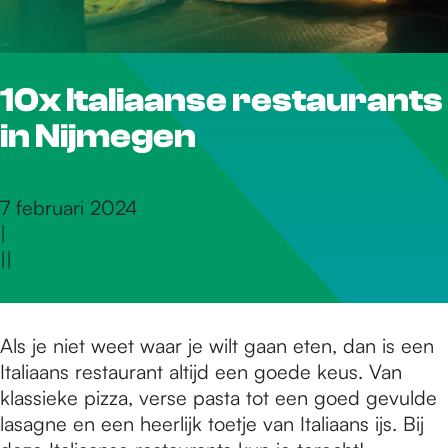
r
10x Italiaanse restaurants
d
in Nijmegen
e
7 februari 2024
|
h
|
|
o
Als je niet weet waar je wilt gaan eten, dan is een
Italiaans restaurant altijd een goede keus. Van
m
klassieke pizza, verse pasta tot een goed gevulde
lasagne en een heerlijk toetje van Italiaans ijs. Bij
********
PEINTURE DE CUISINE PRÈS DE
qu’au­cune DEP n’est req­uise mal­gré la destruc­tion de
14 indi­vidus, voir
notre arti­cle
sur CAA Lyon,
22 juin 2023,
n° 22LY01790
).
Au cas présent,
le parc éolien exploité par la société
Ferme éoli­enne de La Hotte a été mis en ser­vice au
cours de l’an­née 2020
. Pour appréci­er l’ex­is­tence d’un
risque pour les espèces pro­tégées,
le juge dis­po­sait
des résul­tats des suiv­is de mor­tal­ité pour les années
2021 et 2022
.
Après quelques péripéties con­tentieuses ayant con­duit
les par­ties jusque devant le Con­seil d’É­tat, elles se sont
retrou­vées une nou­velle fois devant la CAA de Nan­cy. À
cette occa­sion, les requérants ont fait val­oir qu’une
********
◆ EXERCISE AIM
Each line above from the one with "Ferme éoli­enne de" up to and including the one with "cette occa­sion, les" must be set down exactly, and no line outside that span may appear.

◆ OUTPUT FOR THIS TASK
Ferme éoli­enne de La Hotte a été mis en ser­vice au
cours de l’an­née 2020
. Pour appréci­er l’ex­is­tence d’un
risque pour les espèces pro­tégées,
le juge dis­po­sait
des résul­tats des suiv­is de mor­tal­ité pour les années
2021 et 2022
.
Après quelques péripéties con­tentieuses ayant con­duit
les par­ties jusque devant le Con­seil d’É­tat, elles se sont
retrou­vées une nou­velle fois devant la CAA de Nan­cy. À
cette occa­sion, les requérants ont fait val­oir qu’une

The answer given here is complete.